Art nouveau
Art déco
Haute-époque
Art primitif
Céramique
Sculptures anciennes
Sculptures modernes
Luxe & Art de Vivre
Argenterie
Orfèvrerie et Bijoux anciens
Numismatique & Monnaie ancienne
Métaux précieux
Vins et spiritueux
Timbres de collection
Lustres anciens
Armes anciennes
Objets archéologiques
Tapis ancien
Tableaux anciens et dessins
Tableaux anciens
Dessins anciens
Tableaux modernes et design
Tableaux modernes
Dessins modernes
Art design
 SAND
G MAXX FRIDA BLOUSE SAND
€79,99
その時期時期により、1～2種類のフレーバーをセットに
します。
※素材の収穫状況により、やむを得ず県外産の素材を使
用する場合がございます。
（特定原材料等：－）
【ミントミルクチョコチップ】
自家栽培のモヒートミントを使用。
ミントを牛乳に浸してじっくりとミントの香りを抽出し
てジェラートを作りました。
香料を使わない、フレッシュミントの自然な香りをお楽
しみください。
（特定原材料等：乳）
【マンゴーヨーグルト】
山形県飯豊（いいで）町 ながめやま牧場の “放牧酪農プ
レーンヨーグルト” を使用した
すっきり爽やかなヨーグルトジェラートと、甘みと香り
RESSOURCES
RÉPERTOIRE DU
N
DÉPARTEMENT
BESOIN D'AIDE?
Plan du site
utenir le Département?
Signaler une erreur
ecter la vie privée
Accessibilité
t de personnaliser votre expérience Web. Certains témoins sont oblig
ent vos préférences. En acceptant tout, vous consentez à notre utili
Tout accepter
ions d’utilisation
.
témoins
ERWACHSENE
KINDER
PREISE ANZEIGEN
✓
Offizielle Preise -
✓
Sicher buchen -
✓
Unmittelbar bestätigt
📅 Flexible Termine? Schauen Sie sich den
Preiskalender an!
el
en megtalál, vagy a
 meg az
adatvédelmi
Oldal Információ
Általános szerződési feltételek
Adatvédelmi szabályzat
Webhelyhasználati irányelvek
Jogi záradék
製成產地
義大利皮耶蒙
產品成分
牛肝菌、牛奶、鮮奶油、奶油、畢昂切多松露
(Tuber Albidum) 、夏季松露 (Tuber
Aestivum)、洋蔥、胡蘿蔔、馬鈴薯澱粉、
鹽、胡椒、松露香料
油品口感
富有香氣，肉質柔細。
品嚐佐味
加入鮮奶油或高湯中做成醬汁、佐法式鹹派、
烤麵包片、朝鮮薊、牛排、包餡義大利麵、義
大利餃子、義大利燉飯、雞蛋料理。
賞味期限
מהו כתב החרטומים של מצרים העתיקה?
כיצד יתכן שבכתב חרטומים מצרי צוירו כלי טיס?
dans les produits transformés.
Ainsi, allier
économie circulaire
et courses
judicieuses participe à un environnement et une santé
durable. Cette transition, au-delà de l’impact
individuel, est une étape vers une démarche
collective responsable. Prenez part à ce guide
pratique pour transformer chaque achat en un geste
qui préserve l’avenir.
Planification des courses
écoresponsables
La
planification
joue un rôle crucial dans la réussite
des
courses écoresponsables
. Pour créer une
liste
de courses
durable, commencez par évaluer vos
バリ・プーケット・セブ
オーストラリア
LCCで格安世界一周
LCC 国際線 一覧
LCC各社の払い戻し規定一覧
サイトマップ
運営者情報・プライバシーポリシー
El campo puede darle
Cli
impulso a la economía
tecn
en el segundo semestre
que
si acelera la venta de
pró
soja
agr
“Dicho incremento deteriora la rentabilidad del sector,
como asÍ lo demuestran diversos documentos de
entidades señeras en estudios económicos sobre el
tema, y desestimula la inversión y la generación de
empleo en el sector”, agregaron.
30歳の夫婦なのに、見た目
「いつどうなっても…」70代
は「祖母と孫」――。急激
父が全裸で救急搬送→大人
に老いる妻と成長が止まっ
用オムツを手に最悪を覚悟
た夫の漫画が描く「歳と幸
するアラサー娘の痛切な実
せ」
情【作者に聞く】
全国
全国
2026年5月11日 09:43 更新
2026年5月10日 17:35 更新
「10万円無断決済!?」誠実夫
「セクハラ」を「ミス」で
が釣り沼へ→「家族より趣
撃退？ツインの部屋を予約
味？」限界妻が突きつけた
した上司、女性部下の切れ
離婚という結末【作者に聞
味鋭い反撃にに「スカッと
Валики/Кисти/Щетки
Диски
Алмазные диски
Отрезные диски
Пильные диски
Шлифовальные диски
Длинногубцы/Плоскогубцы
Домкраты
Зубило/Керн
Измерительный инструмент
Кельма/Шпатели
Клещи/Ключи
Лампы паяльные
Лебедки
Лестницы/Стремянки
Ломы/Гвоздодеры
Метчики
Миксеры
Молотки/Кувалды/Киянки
□ □ □ □ □ □ □
Your goal ::
Search the entries for the string "anciens". Copy every line that has it.

Finished exercise ::
Orfèvrerie et Bijoux anciens
Lustres anciens
Tableaux anciens et dessins
Tableaux anciens
Dessins anciens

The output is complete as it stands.